Partager cet article avec :
Braskem
Braskem est un pétrochimiste brésilien, n°3 mondial du butadiène.

Troisième producteur mondial de butadiène d’origine fossile, le groupe brésilien Braskem vient de s’associer à la start-up américaine Genomatica pour le développement conjoint de sa technologie de production de butadiène à partir de matières premières renouvelables.
Braskem prévoit de financer d’importants développements chez Genomatica pendant plusieurs années à différents stades : R & D, pilote et démonstrateur. En retour, Braskem recevra des droits de licence exclusifs pour l’usage de la technologie sur le continent américains, mais devra s’acquitter de taxes et redevances pour chacune des unités commerciales issues de cette collaboration.
« Braskem a une stratégie claire d’investissements dans la recherche et le développement de technologies de production de produits chimiques renouvelables en complément de  notre portefeuille actuel de produits basé sur la pétrochimie. En 2012, nous sommes devenus le leader mondial dans les biopolymères lorsque nous avons annoncé la production de plastique à partir de canne à sucre, et nous sommes en train de renforcer encore cette vision », a déclaré Alexandre Elias, directeur des produits chimiques renouvelables chez Braskem .

Un programme autour du biobutadiène renforcé
Ce nouvel accord renforce considérablement le programme de butadiène de Genomatica qui totalise déjà 100 millions de dollars d’investissements en vertu des accords déjà signés. La société a notamment dégagé des revenus du succès de la production de ses premiers kilogrammes de biobutadiène en 2011, puis du financement de Versalis annoncé en avril 2013 dans la perspective de créer une coentreprise qui distribuera des licences du procédé en Europe, Asie et Afrique.
Le butadiène est une molécule en C4 qui intéresse tout particulièrement les fabricants de caoutchoucs.
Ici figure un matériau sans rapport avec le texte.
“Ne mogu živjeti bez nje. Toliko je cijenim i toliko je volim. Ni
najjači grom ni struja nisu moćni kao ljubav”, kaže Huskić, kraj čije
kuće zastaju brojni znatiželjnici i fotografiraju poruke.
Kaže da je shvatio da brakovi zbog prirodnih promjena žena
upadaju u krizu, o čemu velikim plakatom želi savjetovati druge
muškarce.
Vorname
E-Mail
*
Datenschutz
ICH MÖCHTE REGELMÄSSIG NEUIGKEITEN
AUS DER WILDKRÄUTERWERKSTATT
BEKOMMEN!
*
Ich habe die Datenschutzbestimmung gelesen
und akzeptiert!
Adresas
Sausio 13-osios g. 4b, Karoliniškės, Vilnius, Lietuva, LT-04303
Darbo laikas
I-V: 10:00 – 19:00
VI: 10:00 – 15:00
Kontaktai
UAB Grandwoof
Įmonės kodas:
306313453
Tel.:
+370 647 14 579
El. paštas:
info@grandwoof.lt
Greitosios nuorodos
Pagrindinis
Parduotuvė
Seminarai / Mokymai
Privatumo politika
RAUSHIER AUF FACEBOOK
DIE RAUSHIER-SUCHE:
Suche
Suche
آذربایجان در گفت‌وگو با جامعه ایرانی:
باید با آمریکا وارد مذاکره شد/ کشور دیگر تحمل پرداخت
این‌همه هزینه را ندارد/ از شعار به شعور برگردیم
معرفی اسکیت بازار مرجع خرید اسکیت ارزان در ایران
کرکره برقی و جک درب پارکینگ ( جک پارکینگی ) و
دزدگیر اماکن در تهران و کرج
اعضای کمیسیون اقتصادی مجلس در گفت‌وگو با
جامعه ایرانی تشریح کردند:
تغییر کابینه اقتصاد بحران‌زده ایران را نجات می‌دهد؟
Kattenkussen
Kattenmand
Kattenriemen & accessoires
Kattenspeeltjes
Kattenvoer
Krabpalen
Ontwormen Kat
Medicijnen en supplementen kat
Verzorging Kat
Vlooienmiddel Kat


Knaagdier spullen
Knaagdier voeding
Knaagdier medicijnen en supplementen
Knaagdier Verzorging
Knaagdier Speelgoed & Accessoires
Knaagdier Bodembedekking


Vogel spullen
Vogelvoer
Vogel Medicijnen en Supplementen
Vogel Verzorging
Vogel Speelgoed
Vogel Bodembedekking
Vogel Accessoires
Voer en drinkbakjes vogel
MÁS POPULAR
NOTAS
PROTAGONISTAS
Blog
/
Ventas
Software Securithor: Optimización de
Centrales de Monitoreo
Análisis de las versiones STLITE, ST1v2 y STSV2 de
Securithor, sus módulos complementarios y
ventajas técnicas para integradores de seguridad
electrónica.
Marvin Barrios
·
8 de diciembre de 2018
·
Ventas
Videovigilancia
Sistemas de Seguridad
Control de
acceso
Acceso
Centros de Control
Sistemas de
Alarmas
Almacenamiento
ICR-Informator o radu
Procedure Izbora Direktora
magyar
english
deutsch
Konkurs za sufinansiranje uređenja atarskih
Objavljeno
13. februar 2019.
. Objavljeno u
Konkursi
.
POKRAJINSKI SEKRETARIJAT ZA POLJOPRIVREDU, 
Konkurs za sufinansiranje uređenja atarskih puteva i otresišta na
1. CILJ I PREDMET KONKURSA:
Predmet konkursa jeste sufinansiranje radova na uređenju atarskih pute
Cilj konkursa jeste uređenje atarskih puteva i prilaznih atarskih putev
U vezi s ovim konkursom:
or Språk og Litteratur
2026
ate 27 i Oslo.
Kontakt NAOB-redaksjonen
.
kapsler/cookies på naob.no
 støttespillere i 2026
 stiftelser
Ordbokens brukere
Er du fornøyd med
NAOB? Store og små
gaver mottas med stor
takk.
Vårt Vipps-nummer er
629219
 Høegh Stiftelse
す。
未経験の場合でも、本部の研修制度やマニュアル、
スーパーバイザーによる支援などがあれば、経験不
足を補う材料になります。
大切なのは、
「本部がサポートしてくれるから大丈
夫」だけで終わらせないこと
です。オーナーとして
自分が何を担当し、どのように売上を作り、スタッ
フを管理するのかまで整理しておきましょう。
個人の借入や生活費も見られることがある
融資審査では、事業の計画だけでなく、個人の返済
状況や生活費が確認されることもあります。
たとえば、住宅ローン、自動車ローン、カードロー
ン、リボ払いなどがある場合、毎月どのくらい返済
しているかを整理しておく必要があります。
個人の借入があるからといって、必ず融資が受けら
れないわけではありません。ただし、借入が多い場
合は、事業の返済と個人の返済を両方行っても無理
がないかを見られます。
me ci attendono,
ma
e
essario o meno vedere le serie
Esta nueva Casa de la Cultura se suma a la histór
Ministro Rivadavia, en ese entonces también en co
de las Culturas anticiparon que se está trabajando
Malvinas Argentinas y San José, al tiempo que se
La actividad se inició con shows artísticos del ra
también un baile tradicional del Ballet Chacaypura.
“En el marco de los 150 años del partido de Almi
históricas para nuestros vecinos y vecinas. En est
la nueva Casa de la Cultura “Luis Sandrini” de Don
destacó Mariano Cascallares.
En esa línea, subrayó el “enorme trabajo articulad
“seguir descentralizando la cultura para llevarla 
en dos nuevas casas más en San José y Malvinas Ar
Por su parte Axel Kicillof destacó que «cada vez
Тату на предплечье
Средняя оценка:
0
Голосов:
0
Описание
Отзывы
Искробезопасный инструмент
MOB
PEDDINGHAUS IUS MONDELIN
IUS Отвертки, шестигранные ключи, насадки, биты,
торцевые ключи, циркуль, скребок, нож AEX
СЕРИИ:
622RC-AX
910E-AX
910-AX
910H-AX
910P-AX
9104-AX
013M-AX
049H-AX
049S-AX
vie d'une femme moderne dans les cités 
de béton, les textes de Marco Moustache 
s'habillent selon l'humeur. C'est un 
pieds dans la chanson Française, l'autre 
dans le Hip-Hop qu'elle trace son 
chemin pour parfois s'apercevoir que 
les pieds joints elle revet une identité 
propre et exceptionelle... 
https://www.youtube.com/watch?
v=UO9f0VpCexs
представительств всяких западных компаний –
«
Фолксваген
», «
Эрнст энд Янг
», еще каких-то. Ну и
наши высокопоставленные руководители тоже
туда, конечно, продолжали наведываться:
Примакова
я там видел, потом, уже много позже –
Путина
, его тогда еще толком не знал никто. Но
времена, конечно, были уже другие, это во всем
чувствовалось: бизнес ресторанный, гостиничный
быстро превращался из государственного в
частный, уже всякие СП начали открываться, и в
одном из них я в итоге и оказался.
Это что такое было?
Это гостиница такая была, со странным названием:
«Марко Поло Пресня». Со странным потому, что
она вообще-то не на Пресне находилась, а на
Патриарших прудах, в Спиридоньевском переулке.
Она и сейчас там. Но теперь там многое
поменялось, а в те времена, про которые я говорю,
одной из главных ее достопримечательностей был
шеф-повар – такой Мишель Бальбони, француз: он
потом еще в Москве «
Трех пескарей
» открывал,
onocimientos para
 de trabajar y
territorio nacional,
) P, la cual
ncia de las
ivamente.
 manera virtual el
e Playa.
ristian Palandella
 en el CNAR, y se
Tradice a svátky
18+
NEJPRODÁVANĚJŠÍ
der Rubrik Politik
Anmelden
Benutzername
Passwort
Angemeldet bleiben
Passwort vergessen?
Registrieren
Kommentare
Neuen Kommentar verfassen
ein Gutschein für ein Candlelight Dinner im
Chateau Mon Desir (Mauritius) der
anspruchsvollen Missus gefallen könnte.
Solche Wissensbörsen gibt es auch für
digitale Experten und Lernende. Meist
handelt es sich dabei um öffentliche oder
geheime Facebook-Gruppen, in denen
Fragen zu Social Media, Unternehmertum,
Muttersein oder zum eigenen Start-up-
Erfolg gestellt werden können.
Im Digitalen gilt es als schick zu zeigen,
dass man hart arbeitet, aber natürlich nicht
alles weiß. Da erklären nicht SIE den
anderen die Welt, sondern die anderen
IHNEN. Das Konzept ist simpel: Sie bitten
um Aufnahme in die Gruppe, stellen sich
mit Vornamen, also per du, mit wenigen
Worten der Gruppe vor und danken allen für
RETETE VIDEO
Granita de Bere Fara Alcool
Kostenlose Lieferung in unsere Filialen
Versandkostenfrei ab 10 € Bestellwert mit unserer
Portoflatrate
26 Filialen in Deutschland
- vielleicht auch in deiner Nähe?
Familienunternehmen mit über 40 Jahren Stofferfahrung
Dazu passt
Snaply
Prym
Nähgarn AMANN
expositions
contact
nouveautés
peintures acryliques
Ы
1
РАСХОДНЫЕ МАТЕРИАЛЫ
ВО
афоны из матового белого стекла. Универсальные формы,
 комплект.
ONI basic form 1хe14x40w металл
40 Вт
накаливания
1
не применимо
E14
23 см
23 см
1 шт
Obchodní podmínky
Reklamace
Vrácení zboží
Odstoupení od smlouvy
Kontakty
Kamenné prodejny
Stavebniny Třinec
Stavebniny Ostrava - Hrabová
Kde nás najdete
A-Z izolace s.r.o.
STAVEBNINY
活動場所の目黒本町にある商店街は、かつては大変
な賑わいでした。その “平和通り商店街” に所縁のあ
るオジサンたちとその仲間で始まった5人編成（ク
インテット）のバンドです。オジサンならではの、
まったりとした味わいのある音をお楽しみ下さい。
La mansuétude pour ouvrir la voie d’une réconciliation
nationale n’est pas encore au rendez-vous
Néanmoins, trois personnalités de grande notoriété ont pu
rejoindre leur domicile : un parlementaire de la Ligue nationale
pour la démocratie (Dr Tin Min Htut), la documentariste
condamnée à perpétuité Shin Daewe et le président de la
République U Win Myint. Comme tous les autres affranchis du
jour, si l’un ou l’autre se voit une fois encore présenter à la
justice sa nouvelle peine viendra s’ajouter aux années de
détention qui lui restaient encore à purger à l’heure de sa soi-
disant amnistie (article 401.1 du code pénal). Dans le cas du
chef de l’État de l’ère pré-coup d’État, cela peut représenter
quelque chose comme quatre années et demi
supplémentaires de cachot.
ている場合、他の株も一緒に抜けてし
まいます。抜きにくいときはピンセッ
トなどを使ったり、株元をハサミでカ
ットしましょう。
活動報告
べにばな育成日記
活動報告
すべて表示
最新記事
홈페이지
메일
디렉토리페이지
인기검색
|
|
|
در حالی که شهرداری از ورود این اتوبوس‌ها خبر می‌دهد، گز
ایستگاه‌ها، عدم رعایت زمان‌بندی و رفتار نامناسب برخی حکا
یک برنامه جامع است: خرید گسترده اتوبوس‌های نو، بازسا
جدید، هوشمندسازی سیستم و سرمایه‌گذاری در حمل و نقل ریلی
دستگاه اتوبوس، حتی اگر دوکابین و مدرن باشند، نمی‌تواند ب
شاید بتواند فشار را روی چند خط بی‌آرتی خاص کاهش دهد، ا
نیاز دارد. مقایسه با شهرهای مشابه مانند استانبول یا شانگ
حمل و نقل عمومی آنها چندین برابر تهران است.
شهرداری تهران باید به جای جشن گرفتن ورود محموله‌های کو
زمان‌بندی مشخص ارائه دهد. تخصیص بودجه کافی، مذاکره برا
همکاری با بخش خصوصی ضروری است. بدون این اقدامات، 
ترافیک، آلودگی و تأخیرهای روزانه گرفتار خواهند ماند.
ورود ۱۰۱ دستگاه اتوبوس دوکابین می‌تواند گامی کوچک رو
C’est ainsi que Global Bioenergies s’est associé sur ce sujet au polonais Synthos dès 2011. En cette fin d’année 2013, ce sont trois acteurs français, Michelin, IFPEN et Axens qui ont uni leurs forces. Ils ont lancé le projet BioButterfly où l’objectif clairement annoncé est de mettre en route en France une usine de caoutchouc synthétique biosourcé de 150 000 tonnes par an à l’horizon 2020.

Des avancées dans le biobutanediol

A noter enfin que Genomatica est également actif dans le développement d’un procédé de production butanediol biosourcé. Dans ce domaine, il compte parmi ses partenaires des grands noms comme BASF qui vient d’acquérir une licence et a produit ses premiers échantillons, mais aussi DSM ou Toray. Au total, Genomatica détient 71 brevets et 450 supplémentaires sont en cours de demande.